Cycling Scotland made a number of sensible arguments to the ASA when defending the footage. They mentioned that there is no legal compulsion to wear a helmet and the importance of encouraging cycling. They also referred the ASA to Cyclecraft (required reading for accredited cycle instructors) which identified riding in the centre of the active traffic lane as the default position for cyclists to adopt on urban roads. However, the ASA pointed to the Highway Code, which advises cyclist to wear helmets, and said that the advertisement undermined these recommendations.

In the recent Scottish criminal case following the death of Audrey Fyfe, who was killed whilst cycling, the appeal court acknowledged “there is a degree of controversy as to the efficacy of cycle helmets.” The court also found that the earlier Judge in the case had drawn conclusions regarding cycle helmets that were based “not on evidence but on speculation.” Unfortunately, the ASA have fallen into the same trap.
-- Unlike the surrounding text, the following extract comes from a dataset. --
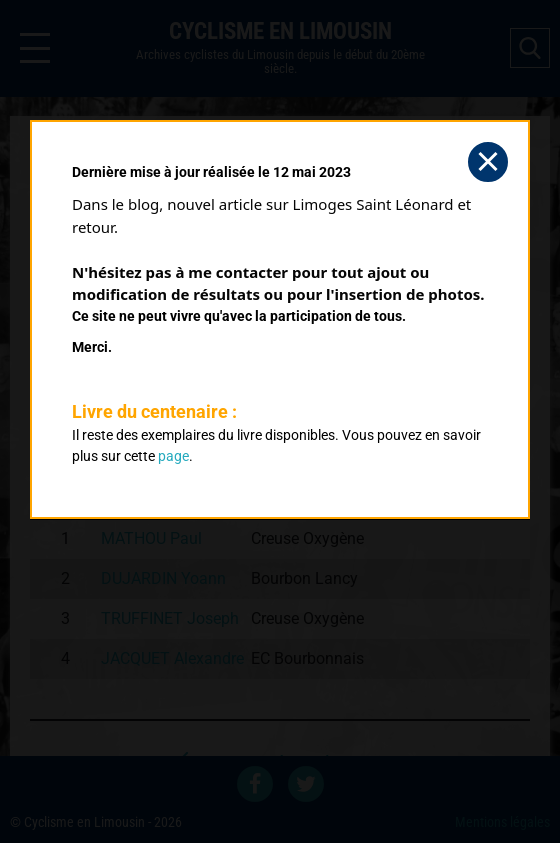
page (173, 456)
The ASA also commented that "the cyclist appeared to be located more in the centre of the lane when the car behind overtook them and the car almost had to enter the right lane of traffic". If they had continued reading the Highway Code down to rule 163, they would see a car doing exactly that. 



The ASA concluded that the advertisement was “socially irresponsible and likely to condone or encourage behaviour prejudicial to health and safety." I would suggest that the actions of the ASA in upholding this complaint are socially irresponsible, bearing in mind the benefits to health and the environment from cycling.

Advertisements for cars will often use techniques to show the velocity of the vehicle and, as long as speed is not “the main message of their marketing communications,” the ASA have shown little appetite to challenge this. In 2011, the Fiat 500 was marketed with the strap line "Try a whole new kind of speed dating.” As the main message was related to ‘speed dating,’ the ASA considered that speed was not the main message and did not uphold the complaints. According to the Department for Transport’s report on Road Casualties in that same year, travelling too fast for the road conditions was a factor in 25% of cases involving death or serious injury. 

The ASA’s decision to uphold the complaint against Cycling Scotland highlights a skewed attitude held by many towards road safety. Cyclists are seen as the authors of their own misfortune whose actions need to be restricted. Meanwhile, the harm caused by motorists goes overlooked.